**Your assignment**. Without the pictures, print the lines running from the beginning of the material to the line containing "esmagador sem uma", both ends included.

**Data for processing**.
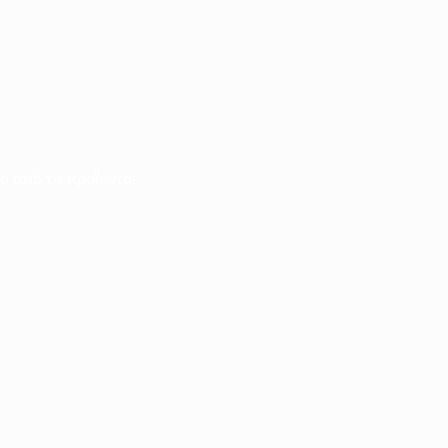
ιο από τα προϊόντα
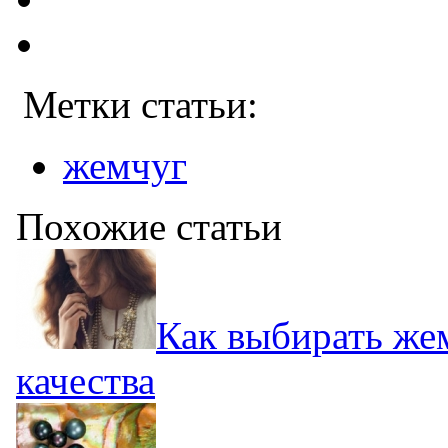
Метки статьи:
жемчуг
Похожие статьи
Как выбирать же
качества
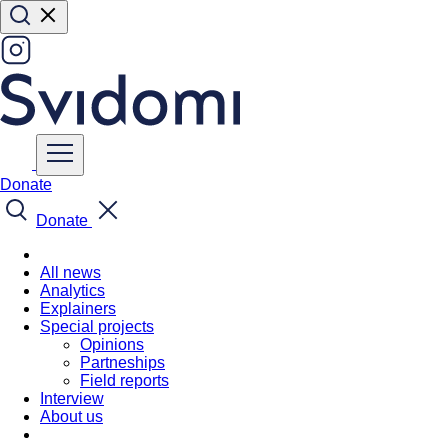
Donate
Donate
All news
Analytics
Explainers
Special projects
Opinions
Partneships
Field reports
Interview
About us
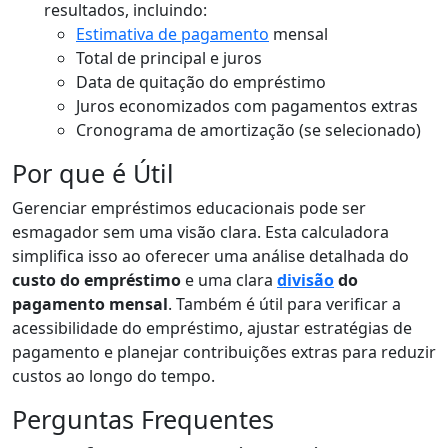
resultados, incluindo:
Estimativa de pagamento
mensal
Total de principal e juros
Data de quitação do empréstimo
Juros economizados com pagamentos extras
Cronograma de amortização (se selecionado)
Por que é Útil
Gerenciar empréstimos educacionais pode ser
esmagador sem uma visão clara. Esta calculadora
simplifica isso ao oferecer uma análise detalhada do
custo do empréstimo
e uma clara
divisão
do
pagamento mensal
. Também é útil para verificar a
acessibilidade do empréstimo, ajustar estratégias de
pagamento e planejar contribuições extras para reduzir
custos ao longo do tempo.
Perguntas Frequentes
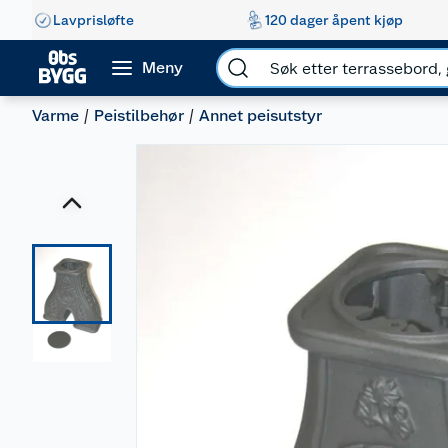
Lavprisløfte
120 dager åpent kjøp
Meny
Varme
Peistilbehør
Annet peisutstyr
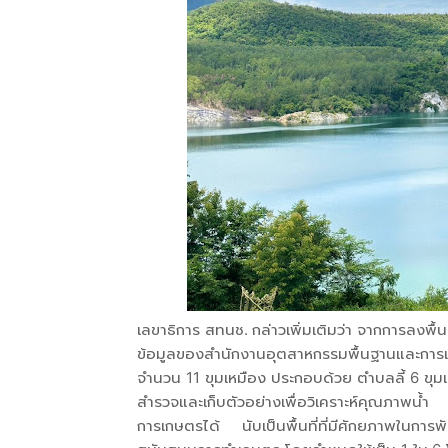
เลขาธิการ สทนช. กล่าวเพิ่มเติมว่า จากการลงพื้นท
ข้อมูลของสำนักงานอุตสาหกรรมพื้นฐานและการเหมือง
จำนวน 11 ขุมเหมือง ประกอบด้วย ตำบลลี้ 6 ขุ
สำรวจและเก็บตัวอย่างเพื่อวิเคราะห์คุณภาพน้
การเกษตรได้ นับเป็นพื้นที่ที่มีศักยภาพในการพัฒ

**Answer for the task**.
ιο από τα προϊόντα
Метки статьи:
жемчуг
Похожие статьи
Как выбирать же
качества
Donate
Donate
All news
Analytics
Explainers
Special projects
Opinions
Partneships
Field reports
Interview
About us
resultados, incluindo:
Estimativa de pagamento
mensal
Total de principal e juros
Data de quitação do empréstimo
Juros economizados com pagamentos extras
Cronograma de amortização (se selecionado)
Por que é Útil
Gerenciar empréstimos educacionais pode ser
esmagador sem uma visão clara. Esta calculadora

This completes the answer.